Karin Chenoweth had her way with Murray a few weeks ago on the Britannica Blog, noting that “Murray is ignoring the fact that good instruction makes a huge difference in what kids can and do learn.”







Jason Kottke picked up an interesting excerpt from an interview with Murray in the NY Times.
http://www.kottke.org/08/09/interview-with-charles-murray
For all of his work on innate intellectual ability, he can squirm out of his own criteria for it when it suits him politically. It made me lose any (very limited) respect I had for him. Any respect I did have for his work was rooted in the fact that if nothing else he was consistent.
I’m puzzled as to why newspapers continue to cover Murray. . . maybe it’s fun to read a provocateur?

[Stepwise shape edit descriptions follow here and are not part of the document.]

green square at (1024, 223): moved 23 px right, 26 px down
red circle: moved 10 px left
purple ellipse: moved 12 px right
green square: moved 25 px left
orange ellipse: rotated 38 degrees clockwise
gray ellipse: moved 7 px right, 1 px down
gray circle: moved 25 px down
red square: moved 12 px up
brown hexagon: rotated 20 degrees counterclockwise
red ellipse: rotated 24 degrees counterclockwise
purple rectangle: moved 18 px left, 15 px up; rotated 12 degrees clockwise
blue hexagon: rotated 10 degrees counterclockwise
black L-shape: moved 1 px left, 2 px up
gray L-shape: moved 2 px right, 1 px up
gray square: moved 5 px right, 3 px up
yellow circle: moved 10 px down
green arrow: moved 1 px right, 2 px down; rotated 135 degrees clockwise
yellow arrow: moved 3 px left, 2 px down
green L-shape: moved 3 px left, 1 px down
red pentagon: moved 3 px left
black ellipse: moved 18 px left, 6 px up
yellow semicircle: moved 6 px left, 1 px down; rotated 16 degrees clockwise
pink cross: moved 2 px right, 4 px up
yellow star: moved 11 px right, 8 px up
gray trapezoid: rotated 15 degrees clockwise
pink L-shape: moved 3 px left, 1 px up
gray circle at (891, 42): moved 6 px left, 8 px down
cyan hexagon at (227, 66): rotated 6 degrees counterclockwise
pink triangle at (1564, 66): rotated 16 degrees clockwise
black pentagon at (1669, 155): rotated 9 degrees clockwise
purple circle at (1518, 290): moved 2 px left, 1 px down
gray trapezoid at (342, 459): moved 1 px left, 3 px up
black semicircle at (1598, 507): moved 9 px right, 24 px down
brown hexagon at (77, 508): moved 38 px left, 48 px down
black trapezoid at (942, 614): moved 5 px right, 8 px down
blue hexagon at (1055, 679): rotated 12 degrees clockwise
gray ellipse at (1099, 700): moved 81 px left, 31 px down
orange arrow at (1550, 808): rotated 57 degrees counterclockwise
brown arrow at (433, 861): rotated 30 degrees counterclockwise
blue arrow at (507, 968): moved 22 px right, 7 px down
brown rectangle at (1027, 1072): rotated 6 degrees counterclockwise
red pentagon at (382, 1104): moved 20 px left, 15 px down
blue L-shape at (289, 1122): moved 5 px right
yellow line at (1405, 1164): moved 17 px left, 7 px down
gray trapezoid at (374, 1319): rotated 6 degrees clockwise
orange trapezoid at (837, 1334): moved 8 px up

It’s not as though there isn’t a mountain of data on this question, and it’s pretty clear that an extreme position like Murray’s is impossible to support. Ten years ago most psychologists would have said that the other extreme–genetics counts for very little–would be equally impossible to support, but there is starting to be a groundswell, led by Bill Dickens at Brookings that this position may be much closer to correct than people thought.